Memory management is the allocation and reclamation of a program's memory; garbage collection is automatic reclamation that frees memory occupied by objects the program can no longer reach, sparing the programmer from explicit deallocation.

Scope

This topic covers automatic and manual memory management for language runtimes: reference counting, mark-and-sweep, copying, and generational collection; tracing reachability; and the trade-offs among throughput, pause time, and memory overhead.
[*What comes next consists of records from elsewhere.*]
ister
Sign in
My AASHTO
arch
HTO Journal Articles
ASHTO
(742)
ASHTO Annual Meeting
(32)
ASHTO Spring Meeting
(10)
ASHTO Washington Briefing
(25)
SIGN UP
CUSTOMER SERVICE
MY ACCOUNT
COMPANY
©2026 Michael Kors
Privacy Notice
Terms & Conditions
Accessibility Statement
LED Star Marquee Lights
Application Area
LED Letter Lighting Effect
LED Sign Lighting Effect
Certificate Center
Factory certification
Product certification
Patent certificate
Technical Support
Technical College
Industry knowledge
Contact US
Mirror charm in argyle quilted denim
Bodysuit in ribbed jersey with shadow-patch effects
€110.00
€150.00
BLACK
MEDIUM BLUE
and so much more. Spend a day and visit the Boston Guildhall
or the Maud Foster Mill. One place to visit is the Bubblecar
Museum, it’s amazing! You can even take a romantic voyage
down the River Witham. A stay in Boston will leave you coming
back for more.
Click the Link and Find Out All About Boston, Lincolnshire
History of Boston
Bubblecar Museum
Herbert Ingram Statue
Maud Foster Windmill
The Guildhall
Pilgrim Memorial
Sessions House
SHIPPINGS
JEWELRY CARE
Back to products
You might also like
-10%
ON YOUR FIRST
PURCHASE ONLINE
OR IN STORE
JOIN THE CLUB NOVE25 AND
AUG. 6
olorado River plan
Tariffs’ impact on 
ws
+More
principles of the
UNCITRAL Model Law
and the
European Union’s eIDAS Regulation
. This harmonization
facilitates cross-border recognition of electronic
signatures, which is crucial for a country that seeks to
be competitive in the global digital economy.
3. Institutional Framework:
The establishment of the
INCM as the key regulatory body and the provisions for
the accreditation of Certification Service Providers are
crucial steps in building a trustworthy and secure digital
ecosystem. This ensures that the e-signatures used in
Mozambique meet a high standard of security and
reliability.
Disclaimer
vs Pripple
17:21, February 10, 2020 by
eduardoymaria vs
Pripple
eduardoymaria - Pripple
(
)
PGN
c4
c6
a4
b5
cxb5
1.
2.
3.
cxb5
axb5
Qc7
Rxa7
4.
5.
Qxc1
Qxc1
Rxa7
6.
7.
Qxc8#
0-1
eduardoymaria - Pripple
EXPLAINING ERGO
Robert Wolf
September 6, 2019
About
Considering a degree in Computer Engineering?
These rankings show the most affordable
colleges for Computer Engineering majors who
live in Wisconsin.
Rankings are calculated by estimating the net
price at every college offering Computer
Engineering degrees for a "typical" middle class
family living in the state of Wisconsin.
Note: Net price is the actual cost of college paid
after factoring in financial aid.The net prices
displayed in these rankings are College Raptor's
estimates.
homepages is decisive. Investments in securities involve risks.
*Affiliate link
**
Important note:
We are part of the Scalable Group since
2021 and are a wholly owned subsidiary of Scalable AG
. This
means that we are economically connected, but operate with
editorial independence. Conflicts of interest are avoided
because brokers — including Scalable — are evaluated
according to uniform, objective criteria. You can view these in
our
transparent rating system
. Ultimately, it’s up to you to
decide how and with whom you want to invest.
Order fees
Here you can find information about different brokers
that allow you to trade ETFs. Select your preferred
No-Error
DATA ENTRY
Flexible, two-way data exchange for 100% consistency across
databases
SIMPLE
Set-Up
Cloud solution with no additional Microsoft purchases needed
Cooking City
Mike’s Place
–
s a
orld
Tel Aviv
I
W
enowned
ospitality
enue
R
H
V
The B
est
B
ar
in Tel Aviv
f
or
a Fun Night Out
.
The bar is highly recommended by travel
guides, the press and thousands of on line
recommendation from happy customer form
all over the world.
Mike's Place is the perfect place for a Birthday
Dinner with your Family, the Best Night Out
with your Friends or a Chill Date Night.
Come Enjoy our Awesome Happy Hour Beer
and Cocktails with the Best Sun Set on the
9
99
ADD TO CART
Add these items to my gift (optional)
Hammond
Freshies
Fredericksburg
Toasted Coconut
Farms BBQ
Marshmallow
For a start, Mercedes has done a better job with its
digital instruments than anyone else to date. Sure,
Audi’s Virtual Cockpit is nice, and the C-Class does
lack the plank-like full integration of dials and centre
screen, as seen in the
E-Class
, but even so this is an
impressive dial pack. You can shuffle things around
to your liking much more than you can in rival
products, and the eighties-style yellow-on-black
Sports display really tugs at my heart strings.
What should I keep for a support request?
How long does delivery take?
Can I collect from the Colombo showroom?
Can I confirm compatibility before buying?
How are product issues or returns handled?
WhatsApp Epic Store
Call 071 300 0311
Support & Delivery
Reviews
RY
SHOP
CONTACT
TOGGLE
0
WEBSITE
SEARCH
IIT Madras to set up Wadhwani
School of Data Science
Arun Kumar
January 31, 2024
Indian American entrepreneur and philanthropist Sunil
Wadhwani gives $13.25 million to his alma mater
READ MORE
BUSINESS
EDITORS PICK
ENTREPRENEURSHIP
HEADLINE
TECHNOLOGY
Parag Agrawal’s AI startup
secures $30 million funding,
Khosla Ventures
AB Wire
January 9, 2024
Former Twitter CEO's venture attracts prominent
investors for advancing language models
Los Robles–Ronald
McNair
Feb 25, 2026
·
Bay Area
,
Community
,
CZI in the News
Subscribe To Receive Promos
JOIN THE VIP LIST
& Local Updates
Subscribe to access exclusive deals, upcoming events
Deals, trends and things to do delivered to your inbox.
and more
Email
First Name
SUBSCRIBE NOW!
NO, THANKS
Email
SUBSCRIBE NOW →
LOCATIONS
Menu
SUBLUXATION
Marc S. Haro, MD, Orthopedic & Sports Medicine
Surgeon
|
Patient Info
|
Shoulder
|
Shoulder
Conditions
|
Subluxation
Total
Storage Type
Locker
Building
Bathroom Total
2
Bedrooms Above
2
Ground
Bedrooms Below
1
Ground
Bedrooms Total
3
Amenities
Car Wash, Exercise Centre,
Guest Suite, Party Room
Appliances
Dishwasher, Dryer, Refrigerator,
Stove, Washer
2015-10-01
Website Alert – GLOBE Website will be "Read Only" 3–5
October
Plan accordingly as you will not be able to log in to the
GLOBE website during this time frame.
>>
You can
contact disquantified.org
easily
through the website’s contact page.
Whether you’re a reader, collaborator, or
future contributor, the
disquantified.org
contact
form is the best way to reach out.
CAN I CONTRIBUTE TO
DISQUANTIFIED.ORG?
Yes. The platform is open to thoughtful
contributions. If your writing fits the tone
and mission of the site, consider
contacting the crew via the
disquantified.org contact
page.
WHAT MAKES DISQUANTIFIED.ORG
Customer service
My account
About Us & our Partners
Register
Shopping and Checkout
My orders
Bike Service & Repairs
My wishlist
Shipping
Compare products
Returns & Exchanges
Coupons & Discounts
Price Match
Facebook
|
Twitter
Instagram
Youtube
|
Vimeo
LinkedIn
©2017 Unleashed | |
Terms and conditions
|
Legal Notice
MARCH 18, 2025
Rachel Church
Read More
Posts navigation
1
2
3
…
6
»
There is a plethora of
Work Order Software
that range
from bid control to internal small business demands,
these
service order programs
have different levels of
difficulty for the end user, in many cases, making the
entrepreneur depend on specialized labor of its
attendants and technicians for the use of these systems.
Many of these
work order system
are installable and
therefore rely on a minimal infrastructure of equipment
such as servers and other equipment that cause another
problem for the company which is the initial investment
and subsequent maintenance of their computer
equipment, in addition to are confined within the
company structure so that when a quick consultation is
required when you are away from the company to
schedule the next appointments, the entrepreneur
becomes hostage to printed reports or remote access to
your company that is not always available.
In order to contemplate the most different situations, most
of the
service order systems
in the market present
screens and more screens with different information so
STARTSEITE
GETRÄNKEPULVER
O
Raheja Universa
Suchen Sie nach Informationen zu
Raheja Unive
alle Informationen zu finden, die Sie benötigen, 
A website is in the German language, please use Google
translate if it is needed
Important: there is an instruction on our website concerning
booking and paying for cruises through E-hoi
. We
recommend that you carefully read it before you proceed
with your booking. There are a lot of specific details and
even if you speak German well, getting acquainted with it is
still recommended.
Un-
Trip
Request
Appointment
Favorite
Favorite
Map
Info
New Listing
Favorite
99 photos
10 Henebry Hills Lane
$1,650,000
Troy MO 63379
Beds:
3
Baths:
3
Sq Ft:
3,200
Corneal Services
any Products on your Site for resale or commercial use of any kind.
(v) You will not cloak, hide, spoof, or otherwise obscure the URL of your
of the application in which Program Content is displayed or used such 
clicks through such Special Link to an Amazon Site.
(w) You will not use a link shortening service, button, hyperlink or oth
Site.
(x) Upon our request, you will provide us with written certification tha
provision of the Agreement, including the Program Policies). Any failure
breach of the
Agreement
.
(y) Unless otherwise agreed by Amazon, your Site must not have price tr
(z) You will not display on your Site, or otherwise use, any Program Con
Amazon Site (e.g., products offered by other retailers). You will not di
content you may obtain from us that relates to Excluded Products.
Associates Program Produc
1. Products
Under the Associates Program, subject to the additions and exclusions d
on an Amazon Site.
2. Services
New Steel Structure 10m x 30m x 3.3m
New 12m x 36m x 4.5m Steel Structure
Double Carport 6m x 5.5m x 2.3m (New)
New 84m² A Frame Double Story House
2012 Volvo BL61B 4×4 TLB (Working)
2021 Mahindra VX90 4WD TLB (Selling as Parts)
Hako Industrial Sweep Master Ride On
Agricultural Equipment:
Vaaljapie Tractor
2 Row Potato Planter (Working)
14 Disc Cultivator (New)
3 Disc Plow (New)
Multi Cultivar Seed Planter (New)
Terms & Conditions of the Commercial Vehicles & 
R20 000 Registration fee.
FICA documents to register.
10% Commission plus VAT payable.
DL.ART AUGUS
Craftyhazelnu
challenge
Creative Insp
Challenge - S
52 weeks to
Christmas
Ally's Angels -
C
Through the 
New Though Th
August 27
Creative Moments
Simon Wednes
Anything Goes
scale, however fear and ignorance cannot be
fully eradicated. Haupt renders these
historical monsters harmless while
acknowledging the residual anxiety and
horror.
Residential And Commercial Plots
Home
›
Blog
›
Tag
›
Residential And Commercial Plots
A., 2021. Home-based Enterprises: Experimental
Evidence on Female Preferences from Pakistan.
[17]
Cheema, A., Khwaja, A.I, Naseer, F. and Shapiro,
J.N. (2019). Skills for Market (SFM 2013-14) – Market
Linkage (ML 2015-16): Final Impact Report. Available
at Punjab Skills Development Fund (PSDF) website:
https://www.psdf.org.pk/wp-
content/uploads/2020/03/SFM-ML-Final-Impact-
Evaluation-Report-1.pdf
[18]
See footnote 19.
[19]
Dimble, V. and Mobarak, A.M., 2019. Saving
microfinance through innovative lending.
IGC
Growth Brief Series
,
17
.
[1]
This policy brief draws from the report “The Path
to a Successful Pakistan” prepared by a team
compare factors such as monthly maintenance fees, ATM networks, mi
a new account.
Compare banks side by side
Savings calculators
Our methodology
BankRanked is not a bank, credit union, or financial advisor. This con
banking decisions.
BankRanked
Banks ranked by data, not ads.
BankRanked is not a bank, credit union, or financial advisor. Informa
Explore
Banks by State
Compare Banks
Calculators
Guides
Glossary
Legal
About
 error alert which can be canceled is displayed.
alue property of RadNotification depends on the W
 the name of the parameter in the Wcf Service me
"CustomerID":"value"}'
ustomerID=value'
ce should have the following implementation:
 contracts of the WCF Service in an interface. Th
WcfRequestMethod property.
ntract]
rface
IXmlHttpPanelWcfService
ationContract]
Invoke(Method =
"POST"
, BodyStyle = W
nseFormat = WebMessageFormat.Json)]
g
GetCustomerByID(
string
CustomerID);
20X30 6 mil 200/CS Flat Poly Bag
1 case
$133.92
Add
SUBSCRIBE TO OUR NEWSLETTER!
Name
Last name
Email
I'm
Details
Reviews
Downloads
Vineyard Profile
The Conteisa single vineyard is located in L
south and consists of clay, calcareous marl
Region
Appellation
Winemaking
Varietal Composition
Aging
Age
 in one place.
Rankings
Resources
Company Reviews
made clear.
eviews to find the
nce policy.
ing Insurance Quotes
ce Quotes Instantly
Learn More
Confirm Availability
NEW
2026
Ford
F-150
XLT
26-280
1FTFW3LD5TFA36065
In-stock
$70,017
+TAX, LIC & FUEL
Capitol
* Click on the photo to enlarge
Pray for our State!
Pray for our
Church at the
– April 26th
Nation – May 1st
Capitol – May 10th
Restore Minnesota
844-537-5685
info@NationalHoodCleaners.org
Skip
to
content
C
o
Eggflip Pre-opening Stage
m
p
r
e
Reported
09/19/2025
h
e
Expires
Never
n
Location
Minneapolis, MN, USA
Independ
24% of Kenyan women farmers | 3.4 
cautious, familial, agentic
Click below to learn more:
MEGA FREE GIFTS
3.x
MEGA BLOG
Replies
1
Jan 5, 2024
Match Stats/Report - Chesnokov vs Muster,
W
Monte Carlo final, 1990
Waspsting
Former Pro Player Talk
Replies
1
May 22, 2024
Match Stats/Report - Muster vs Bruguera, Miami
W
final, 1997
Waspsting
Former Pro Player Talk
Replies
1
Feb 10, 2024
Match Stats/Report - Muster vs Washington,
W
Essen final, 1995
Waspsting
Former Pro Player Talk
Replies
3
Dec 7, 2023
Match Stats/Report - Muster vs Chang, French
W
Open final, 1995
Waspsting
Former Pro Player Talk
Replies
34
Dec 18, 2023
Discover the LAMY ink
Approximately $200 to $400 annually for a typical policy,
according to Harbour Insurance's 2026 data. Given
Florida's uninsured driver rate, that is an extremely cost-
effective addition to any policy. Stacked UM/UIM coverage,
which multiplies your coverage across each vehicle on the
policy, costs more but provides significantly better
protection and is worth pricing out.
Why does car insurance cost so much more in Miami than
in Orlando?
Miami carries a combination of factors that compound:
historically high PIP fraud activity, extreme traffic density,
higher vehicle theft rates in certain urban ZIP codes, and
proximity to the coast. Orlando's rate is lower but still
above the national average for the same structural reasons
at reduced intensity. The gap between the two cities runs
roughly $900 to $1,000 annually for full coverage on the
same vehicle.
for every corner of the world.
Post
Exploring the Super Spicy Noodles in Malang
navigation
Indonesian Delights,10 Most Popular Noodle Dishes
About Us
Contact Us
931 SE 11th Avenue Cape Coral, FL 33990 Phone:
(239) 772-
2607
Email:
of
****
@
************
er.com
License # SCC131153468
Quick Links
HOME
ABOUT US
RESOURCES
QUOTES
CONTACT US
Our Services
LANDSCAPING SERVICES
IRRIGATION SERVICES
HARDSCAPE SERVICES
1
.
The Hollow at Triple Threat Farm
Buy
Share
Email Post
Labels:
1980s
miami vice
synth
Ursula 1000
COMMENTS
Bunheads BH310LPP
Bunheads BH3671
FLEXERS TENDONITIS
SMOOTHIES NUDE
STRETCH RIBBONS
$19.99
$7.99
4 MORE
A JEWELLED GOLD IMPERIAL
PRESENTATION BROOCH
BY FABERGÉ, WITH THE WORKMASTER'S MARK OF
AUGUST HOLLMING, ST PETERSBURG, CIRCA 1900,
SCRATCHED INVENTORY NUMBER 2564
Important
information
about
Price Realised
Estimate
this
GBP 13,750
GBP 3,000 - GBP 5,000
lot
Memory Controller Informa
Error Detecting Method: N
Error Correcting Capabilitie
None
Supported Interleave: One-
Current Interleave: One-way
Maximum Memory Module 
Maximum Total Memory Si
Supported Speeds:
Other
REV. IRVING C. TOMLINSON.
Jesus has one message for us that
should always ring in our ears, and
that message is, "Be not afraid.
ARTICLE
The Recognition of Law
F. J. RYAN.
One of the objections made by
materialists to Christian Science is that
It addresses concurrent and incremental collectors and the relationship between collection strategy and language design.

Core questions

  • How does a collector determine which objects are still needed?
  • What are the trade-offs among throughput, latency, and memory footprint?
  • Why does separating objects by age (generational collection) improve efficiency?
  • How can collection avoid long pauses in interactive or real-time systems?

Key theories

Tracing garbage collection
McCarthy introduced automatic garbage collection for Lisp, establishing the idea of reclaiming memory by tracing which objects remain reachable from the program's roots.
Generational collection
Lieberman and Hewitt observed that most objects die young and proposed collecting younger generations more frequently, dramatically reducing collection cost in practice (the generational hypothesis).
Taxonomy of collection techniques
Wilson and the Garbage Collection Handbook organize the design space of reference counting, mark-sweep, copying, incremental, and concurrent collectors and their performance trade-offs.

Clinical relevance

Automatic memory management eliminates whole classes of bugs such as dangling pointers and memory leaks, which is why most high-level languages rely on garbage collection. Collector choice strongly affects application latency and throughput, especially for interactive and server systems.

History

McCarthy introduced garbage collection with Lisp in 1960. Copying collection (Cheney) and reference counting followed, and Lieberman and Hewitt's 1983 generational collector exploited object lifetimes. Subsequent decades produced incremental, concurrent, and region-based collectors, surveyed comprehensively in Wilson's 1992 work and the 2011 Garbage Collection Handbook.

Debates

Automatic collection versus manual or ownership-based management
Designers debate garbage collection, which is safe and convenient but can impose pauses and overhead, against manual or ownership-based management, which offers predictable performance and lower footprint at the cost of programmer burden and risk.

Key figures

  • John McCarthy
  • Henry Lieberman
  • Carl Hewitt
  • Richard Jones
  • Paul Wilson

Related topics

Seminal works

  • mccarthy1960
  • lieberman1983
  • wilson1992
  • jones2011

Frequently asked questions

How does a garbage collector know which objects to free?
A tracing collector starts from known roots, such as stack variables and globals, and follows references to mark all reachable objects; anything not reached is unreachable and can be reclaimed.
Why is generational garbage collection effective?
Because most objects become unreachable shortly after allocation, collecting the young generation frequently reclaims most garbage cheaply while older, long-lived objects are scanned far less often.